Il tizio della Bmw se ne va e io mi siedo sul cemento a cento gradi, sotto la canicola. Il meccanico mi risponde al decimo squillo, con ogni probabilità è ancora a letto. “Gea, sono fuori Milano. Spegni tutto, legala e domani la vado a prendere”. Chiamo Francesco, una sicurezza. Sta preparando l’arrosto per pranzo, è reperibile e in lotta con la lavatrice che saltella in cucina. “Fra, mi vieni a prendere? E’ successo un casino”. Dopo trenta minuti sono ancora lì. “Fra, dove sei? “. “Emergenza sul lavoro, sono fermo in mezzo alla strada in una conference call con degli spagnoli: in sottofondo c’è qualcuno che ascolta una roba cassadritta che fa tipo Yo soy loco! Appena riesco a mettere giù arrivo“.

Con una calma quasi zen mi viene persino da ridere, a pensare a me qui per terra e a lui fermo davanti a Cadorna con degli spagnoli che gli parlano di server mentre è in scooter con il casco addosso, i tram che lo sfiorano a destra e sinistra e Yo soy loco in sottofondo. Poi diventa troppo caldo anche per sorridere, e la moto che non smette di fumare mi spegne definitivamente il buonumore. All’intervista ci arrivo che puzzo ancora di benzina, olio, catrame e disperazione; passiamo metà del tempo a parlare di come recuperare un motore grippato.

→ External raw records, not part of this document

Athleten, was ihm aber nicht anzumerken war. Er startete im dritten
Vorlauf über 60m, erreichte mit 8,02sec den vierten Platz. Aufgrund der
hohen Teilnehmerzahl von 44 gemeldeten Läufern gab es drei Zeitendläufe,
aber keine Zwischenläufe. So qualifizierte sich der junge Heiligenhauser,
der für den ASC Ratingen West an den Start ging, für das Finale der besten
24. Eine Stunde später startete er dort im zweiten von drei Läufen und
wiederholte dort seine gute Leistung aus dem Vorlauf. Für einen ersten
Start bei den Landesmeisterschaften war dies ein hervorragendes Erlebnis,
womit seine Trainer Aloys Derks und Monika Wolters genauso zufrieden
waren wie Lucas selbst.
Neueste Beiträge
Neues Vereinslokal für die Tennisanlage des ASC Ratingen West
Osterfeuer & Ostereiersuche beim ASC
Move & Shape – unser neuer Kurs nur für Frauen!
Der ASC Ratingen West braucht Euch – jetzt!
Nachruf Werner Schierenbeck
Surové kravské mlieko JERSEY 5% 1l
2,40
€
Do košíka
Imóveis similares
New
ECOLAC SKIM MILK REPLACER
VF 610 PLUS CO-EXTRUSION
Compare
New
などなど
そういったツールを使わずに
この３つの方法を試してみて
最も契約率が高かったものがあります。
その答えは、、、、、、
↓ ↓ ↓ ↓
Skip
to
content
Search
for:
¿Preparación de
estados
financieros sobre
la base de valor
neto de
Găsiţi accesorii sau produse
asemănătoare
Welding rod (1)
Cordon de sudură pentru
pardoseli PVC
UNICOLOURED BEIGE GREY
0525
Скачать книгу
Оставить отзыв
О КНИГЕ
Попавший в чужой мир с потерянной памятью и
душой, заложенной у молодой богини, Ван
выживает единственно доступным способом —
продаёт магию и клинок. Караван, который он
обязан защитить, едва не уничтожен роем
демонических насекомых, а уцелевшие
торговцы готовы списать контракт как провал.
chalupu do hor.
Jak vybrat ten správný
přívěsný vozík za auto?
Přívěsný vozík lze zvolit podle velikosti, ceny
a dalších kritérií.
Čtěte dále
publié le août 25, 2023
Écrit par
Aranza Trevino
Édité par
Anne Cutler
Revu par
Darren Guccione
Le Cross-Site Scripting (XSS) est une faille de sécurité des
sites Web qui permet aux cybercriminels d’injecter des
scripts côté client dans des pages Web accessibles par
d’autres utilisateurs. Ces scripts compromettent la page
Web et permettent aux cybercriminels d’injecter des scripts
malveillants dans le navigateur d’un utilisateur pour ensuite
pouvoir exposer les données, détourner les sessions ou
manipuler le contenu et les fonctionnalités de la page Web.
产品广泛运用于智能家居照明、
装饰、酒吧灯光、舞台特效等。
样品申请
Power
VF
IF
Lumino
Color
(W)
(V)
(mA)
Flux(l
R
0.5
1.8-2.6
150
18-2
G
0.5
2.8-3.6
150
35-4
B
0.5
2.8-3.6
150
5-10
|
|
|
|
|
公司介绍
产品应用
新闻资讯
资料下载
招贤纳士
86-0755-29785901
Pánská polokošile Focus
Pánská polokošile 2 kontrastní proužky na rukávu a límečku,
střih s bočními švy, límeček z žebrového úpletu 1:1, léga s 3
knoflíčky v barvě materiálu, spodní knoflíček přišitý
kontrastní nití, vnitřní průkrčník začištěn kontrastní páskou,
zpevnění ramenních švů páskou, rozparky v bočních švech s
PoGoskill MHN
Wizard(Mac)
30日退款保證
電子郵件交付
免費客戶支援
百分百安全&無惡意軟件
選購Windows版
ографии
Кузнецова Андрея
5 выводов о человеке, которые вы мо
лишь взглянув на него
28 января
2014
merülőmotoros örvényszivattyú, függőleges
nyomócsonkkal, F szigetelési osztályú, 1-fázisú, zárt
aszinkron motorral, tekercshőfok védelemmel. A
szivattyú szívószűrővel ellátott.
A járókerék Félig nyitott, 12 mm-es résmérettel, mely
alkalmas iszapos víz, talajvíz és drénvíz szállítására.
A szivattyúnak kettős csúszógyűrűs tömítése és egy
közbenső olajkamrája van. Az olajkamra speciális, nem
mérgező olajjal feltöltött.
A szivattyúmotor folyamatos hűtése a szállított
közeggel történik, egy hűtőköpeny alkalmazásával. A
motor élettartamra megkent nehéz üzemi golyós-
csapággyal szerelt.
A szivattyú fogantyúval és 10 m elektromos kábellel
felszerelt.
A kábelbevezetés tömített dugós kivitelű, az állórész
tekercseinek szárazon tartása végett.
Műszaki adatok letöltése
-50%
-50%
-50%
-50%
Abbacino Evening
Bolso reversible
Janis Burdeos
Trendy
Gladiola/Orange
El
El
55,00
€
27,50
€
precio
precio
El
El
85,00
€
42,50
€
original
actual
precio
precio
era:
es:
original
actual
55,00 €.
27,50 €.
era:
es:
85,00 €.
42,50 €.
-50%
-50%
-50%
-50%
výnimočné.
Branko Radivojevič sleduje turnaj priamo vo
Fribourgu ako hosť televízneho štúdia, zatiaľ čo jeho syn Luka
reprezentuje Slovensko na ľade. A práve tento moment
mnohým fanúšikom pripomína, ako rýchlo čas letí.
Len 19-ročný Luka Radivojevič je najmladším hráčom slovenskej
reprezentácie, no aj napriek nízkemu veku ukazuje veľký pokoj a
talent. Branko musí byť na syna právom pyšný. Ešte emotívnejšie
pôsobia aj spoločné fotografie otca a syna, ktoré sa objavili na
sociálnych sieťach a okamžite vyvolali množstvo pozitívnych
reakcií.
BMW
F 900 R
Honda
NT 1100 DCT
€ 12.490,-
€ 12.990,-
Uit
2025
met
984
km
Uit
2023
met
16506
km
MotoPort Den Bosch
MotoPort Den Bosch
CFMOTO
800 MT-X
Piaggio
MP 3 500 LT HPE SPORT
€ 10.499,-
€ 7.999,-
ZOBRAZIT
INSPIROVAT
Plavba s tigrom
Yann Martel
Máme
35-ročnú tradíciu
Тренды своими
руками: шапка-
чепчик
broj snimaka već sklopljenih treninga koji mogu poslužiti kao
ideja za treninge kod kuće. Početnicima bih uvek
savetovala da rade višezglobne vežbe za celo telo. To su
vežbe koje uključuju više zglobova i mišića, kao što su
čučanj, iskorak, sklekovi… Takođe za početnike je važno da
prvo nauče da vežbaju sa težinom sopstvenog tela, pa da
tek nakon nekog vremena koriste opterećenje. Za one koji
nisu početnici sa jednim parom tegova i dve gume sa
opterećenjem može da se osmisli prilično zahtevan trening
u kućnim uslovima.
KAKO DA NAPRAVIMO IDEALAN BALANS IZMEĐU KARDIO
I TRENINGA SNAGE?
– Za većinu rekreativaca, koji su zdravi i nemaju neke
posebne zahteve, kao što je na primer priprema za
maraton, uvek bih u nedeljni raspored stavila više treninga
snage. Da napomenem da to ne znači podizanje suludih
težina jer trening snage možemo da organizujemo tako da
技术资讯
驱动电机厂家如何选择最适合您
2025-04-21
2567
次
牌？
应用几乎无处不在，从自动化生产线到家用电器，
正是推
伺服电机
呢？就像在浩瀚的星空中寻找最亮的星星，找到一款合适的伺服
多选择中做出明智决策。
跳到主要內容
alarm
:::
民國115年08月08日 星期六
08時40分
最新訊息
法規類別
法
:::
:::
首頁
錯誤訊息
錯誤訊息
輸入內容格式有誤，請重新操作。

Oggi mi chiama il meccanico: “Ho una buona notizia e una brutta, quale vuoi?”. “Quella buona”. “Ho recuperato la moto”. “Ah, è una notizia? Va bene, dammi quella brutta”. “Non è l’olio, ma la batteria. Esplosa. Impianto elettrico in tilt. Mai vista una cosa così; se non fossi stata ferma al semaforo potevi farti male”. “Ah, allora facciamo che la mia salvezza è la notizia buona. Dammi il resto delle brutte”. “Il liquido che usciva non era olio, ma acido. Ha corroso carter e carena. Poi bisogna trovare il problema all’impianto elettrico, e non è semplice”. “Gianni, dammi un prezzo indicativo, un ordine di grandezza”. “Mhhhm. Gea, vai a bere una birra. Poi vieni qui e ne parliamo”.

[“A volte credo che dovresti vendere i filmini della tua vita: potresti avere uno spazio tutto tuo in fascia preserale, tipo Benny Hill, per intenderci”. Un amico, oggi].